The mechanism allows the user to automatically and safely fill out the checkout payment form using details that are stored centrally on PayPal’s servers.
Payment service giant PayPal is to this week launch a software tool that will allow online merchants to take advantage of the secure PayPal payment mechanism, even if they do not directly accept PayPal payments, reports Reuters.
The new PayPal Secure Card, developed in conjunction with credit card issuer MasterCard, resides on the user’s computer and is able to detect when a user has reached a checkout page.
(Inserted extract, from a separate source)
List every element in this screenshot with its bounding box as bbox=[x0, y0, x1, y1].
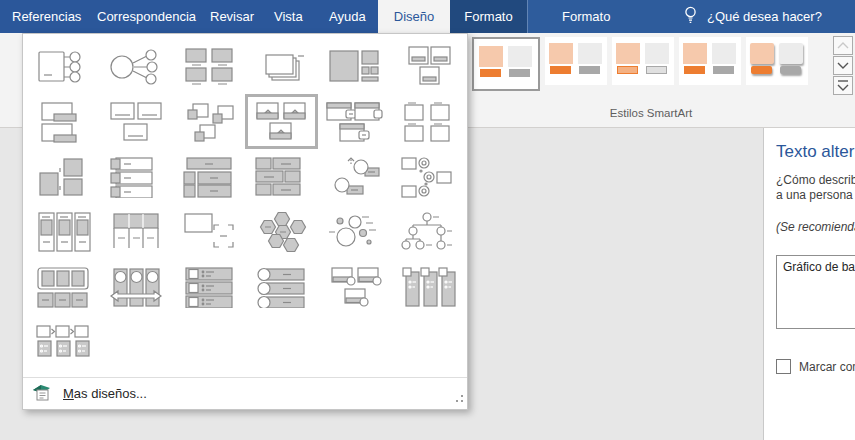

The software is then activated and generates a one-time secure transaction number.
The mechanism allows the user to automatically and safely fill out the checkout payment form using details that are stored centrally on PayPal’s servers.
The new service is set to dramatically increase the use and scope of PayPal, whose parent company is online auction giant ebay, across the ecommerce world.
PayPal’s latest move follows the launch of a similar initiative from search engine titan Google, whose Google Checkout is designed to enhance the convenience of online shopping by automatically filling out shoppers’ financial details.
Such schemes, that allow a secure payment mechanism to be leveraged across a range of third-party ecommerce sites, provide a convenience-driven means of enhancing online security and – as such – represents one of the more commercially compelling ways in which ecommerce can hope to minimise the threat of online crime to the industry.